The Importance of Education and Knowledge

By Chengru Long (Harvard College Undergraduate)

Let’s be honest: when Donald Trump first announced he was running for president, we all thought it was a joke. It seemed like just another one of his ploys for publicity. And when he got the Republican nomination, I laughed because this meant Hillary had secured the presidency. Even as the first polls closed, I joked about the possibility of Donald Trump winning. As the night wore on, laughter soon turned into fear and ultimately ended in tears. 

The scariest part of Trump winning the presidency was knowing that millions of Americans shared the same hateful views on the LGBTQ+ community, women, Muslims, and immigrants. My family and I immigrated to the United States over a decade ago, and it hurts to know that so many Americans are anti-my family and anti-me. 

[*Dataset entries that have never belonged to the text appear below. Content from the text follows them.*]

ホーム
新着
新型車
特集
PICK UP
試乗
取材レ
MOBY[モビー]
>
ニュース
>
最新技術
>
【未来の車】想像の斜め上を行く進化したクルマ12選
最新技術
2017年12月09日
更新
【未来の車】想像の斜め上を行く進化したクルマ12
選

A person close to me actually expressed his anti-immigrant views to me after the election. When I asked him why, his reasoning was completely based off untrue information. This really made me realize the importance of education and knowledge.

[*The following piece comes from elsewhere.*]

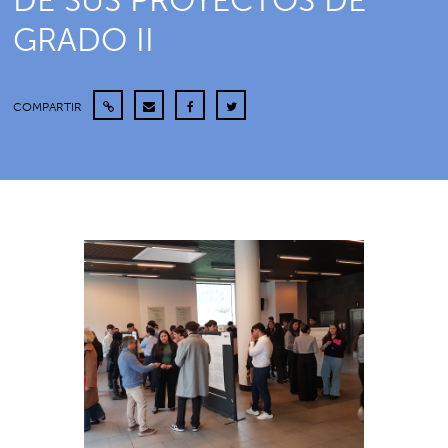
DE SUS PROYECTOS DE
GRADO II
COMPARTIR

So many ignorant comments on immigrants derive from misconceptions, so I want to briefly debunk some common myths:

“Immigrants are stealing our jobs.” False. There is a higher demand for low-paying jobs than Americans are supplying. Americans are either unwilling to take these jobs or have skills that qualify them for higher-paying jobs.

“Immigrants bring crime.” False. There are so many studies that show that immigrants are far less likely than native born Americans to commit crimes. An increase in immigration actually correlates to a decrease in crime rates.

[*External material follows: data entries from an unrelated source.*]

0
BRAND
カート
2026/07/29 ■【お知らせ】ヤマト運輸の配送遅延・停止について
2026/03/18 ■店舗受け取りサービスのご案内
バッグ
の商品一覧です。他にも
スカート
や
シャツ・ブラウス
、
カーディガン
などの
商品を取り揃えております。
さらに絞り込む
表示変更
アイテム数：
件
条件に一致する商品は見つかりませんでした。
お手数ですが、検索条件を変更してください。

“Undocumented immigrants don’t pay taxes but still get government benefits.” False. Undocumented immigrants actually pay billions in taxes every year and do not qualify for welfare.

It is scary to know how many people are willing to accept any information presented to them without researching the facts themselves and then forming their opinions around false information. However, we shouldn’t be distancing ourselves from these people with hateful views. Instead, it should be our goal to educate these people and to ultimately work together towards reform. 

I believe in the good in people and I am optimistic about change; however, in this moment, I am still in a daze. A Trump presidency started out as a joke to me, so I am working towards processing the results. However, deep down, I’m still waiting for the punchline.